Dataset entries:
----

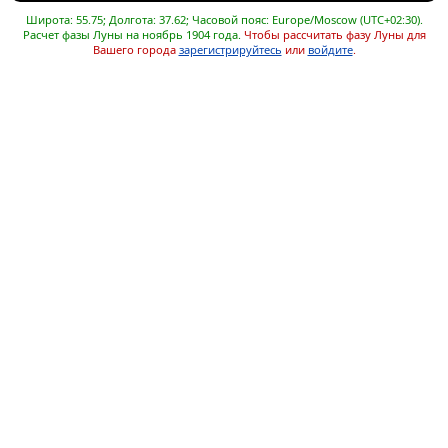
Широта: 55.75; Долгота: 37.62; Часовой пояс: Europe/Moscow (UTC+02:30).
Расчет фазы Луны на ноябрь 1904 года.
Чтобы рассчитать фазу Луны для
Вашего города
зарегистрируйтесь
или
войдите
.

----

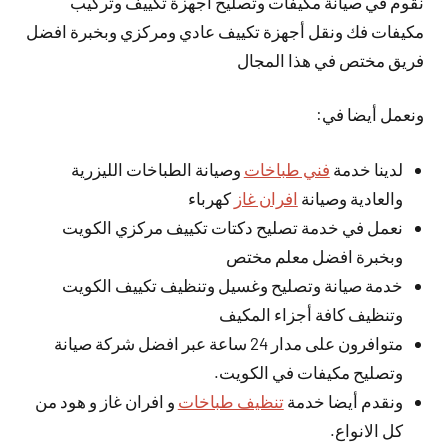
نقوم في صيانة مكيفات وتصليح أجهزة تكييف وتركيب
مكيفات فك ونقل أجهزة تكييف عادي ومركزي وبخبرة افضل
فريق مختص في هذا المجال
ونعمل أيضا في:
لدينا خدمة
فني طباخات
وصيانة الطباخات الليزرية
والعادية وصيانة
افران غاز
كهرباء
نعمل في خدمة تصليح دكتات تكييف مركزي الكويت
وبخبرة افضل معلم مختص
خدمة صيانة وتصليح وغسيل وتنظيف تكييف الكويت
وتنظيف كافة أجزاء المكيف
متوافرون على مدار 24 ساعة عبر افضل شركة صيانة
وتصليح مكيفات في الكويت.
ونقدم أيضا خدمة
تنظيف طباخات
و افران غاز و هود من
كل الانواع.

----

Problem requirements:
An exact copy of the lines above, from the one containing "ونقدم أيضا خدمة" through the one containing "كل الانواع.", is the whole of the answer.

Solution to this problem:
ونقدم أيضا خدمة
تنظيف طباخات
و افران غاز و هود من
كل الانواع.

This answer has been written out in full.